The Brazilian butt lift (BBL) is the fastest growing cosmetic surgery worldwide, according to the International Society of Aesthetic Plastic Surgery. Since 2015, the number of BBLs performed globally has grown by 77.6 percent.
But as patients seek out the least expensive BBLs, often leading them to unauthorized practitioners, BBLs are also “one of the deadliest cosmetic surgeries,” Bloomberg reported.
The BBL has its roots in the eugenics movement in Brazil that followed slavery, according to Daniel F. Silva, associate professor of Luso-Hispanic studies and director of the Black studies program at Middlebury College.
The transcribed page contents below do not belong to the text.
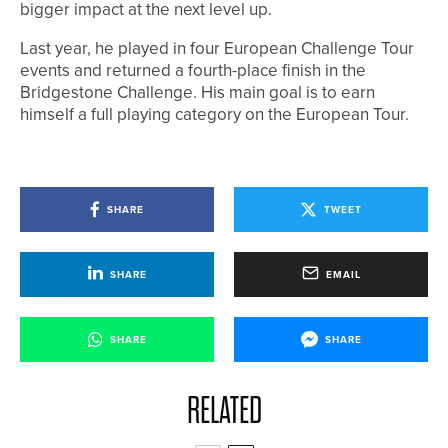
bigger impact at the next level up.
Last year, he played in four European Challenge Tour
events and returned a fourth-place finish in the
Bridgestone Challenge. His main goal is to earn
himself a full playing category on the European Tour.
SHARE
TWEET
SHARE
EMAIL
SHARE
SHARE
RELATED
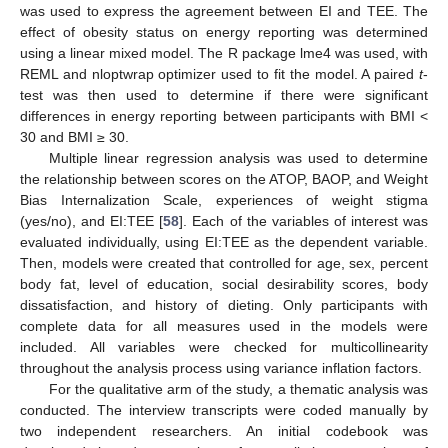
was used to express the agreement between EI and TEE. The
effect of obesity status on energy reporting was determined
using a linear mixed model. The R package lme4 was used, with
REML and nloptwrap optimizer used to fit the model. A paired
t
-
test was then used to determine if there were significant
differences in energy reporting between participants with BMI <
30 and BMI ≥ 30.
Multiple linear regression analysis was used to determine
the relationship between scores on the ATOP, BAOP, and Weight
Bias Internalization Scale, experiences of weight stigma
(yes/no), and EI:TEE [
58
]. Each of the variables of interest was
evaluated individually, using EI:TEE as the dependent variable.
Then, models were created that controlled for age, sex, percent
body fat, level of education, social desirability scores, body
dissatisfaction, and history of dieting. Only participants with
complete data for all measures used in the models were
included. All variables were checked for multicollinearity
throughout the analysis process using variance inflation factors.
For the qualitative arm of the study, a thematic analysis was
conducted. The interview transcripts were coded manually by
two independent researchers. An initial codebook was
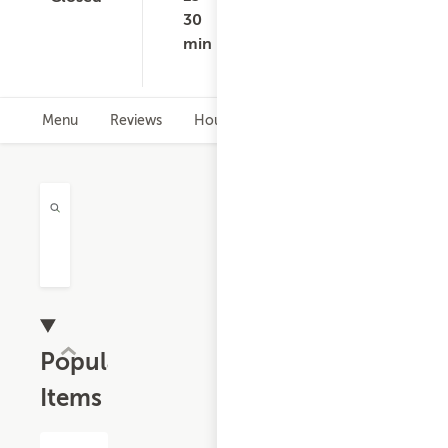
ratings
$75.00
$8
30
-
min
$1
Menu
Reviews
Hours
Popular
Items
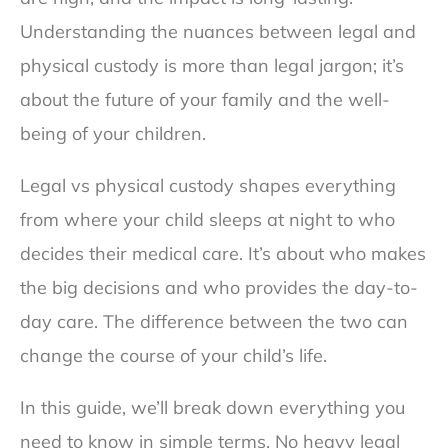
Understanding the nuances between legal and
physical custody is more than legal jargon; it’s
about the future of your family and the well-
being of your children.
Legal vs physical custody shapes everything
from where your child sleeps at night to who
decides their medical care. It’s about who makes
the big decisions and who provides the day-to-
day care. The difference between the two can
change the course of your child’s life.
In this guide, we’ll break down everything you
need to know in simple terms. No heavy legal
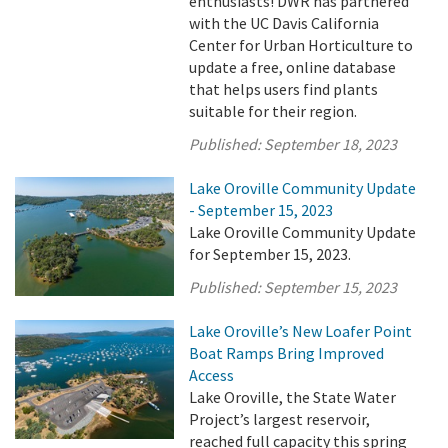
enthusiasts! DWR has partnered
with the UC Davis California
Center for Urban Horticulture to
update a free, online database
that helps users find plants
suitable for their region.
Published:
September 18, 2023
Lake Oroville Community Update
- September 15, 2023
Lake Oroville Community Update
for September 15, 2023.
Published:
September 15, 2023
Lake Oroville’s New Loafer Point
Boat Ramps Bring Improved
Access
Lake Oroville, the State Water
Project’s largest reservoir,
reached full capacity this spring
Silva wrote the new book “Embodying Modernity: Race, Gender, and Fitness Culture in Brazil.”
Eugenics is the theory of “racial improvement” and “planned breeding,” which gained popularity during the early 20th century.
The BBL is a surgery where a doctor transfers fat from the patient’s abdomen, hips, lower back, or thighs to the buttocks, according to WebMD. Women have the procedure to achieve a more of an hourglass-shaped figure with larger buttocks.
The popularity of celebrities like Kim Kardashian has prompted women to want to achieve a backside like hers. Dr. Mark Mofid, a leading American BBL surgeon, noted the influence of Jennifer Lopez and Nicki Minaj that “had really popularized the beauty of feminine curves.”
Reality TV show star NeNe Leakes, 54, has often promoted plastic surgery and she’s doing it again. She announced to her followers that she was getting liposuction and a Brazilian butt lift as part of her “surgery journey.” The former “Real Housewives of Atlanta” revealed she recently went under the knife for a “professional, mini Brazilian butt lift” and liposuction, Page Six reported.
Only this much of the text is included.